UNA REALIDAD BÍBLICA: TODOS HEMOS PECADO
“Si decimos que no tenemos pecado, nos engañamos a nosotros mismos, y la verdad no está en nosotros… Si decimos que no hemos pecado, le hacemos a él mentiroso, y su palabra no está en nosotros”.
1 Juan 1:8, 10
En
este versículo el apóstol Juan nos declara una realidad bíblica que no podemos
negar: Si decimos que no tenemos pecado, nos
engañamos a nosotros mismos, y la verdad no está en nosotros. Como
seres humanos, descendientes de Adán, todos nacemos con la naturaleza
pecaminosa la cual nos seduce e impulsa a pecar y nuestros pensamientos son
tendientes a lo malo, incapaces de elegir lo bueno sin la ayuda divina,
sin embargo, todo aquel que es nacido de Dios puede con la ayuda del
Espíritu Santo abandonar sus pecados y buscar lo bueno: “Porque los que son de la carne piensan en las cosas de la
carne; pero los que son del Espíritu, en las cosas del Espíritu. Porque el
ocuparse de la carne es muerte, pero el ocuparse del Espíritu es vida y paz.

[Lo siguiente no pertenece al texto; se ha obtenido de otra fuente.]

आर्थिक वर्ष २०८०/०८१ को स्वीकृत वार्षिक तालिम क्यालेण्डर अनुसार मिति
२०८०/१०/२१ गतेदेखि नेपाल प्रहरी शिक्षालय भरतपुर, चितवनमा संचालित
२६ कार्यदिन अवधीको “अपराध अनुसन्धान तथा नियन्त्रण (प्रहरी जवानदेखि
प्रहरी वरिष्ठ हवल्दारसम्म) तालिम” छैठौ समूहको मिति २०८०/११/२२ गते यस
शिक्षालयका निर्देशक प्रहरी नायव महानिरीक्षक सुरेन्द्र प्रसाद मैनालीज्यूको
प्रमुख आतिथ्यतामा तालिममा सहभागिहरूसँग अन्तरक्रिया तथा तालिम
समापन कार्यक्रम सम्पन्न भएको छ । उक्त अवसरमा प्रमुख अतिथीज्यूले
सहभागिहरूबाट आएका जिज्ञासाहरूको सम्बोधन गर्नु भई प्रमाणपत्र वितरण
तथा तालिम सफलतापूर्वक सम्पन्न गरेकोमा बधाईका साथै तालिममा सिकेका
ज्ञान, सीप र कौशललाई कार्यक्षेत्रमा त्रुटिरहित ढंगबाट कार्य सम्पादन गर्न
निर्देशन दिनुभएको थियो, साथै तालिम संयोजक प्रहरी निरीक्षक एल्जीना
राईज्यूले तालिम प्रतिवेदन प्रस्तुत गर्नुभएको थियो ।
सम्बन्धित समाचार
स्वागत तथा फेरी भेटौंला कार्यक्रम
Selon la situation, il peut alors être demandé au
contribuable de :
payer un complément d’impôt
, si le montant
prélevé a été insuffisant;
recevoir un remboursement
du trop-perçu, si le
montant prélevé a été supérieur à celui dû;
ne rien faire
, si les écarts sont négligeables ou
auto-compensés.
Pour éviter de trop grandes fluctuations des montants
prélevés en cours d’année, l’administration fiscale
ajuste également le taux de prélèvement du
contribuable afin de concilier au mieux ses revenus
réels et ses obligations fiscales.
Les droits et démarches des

Por cuanto los designios de la carne son enemistad contra Dios; porque no se
sujetan a la ley de Dios, ni tampoco pueden”, (Romanos 8:5-7). Ahora
bien, el apóstol Juan desea que sus lectores comprendan la realidad del pecado
en sus vidas y como este nos aleja de Dios, por ello, el primer paso para la
reconciliación con Dios es aceptar la realidad de nuestros pecados, si no lo
hacemos, nos engañamos y nos hacemos mentirosos delante de Dios ya que su
verdad no está en nosotros, o si decimos que en nosotros no hay pecado por
considerarnos justos, cometemos el pecado de llamarle a Él mentiroso y no
creemos en su palabra.
LA CONFESIÓN DE PECADOS
“Si confesamos nuestros pecados, él es fiel y justo para perdonar nuestros pecados, y limpiarnos de toda maldad”.
1 Juan 1:9
Juan
nos enseña la necesidad que como seres imperfectos tenemos de la confesión de
pecados. Lo primero que uno puede entender en la Biblia respecto a este
tema es la necesidad que tenemos de confesar nuestros pecados para que estos
sean perdonados. En proverbios se nos enseña que aquellos que no
confiesan sus pecados, sino que los encubren, jamás prosperaran ni alcanzaran
la misericordia de Dios: “El que encubre sus pecados
no prosperará; más el que los confiesa y se aparta alcanzará misericordia”,
(Proverbios 28:13), de allí la importancia de confesar nuestras transgresiones.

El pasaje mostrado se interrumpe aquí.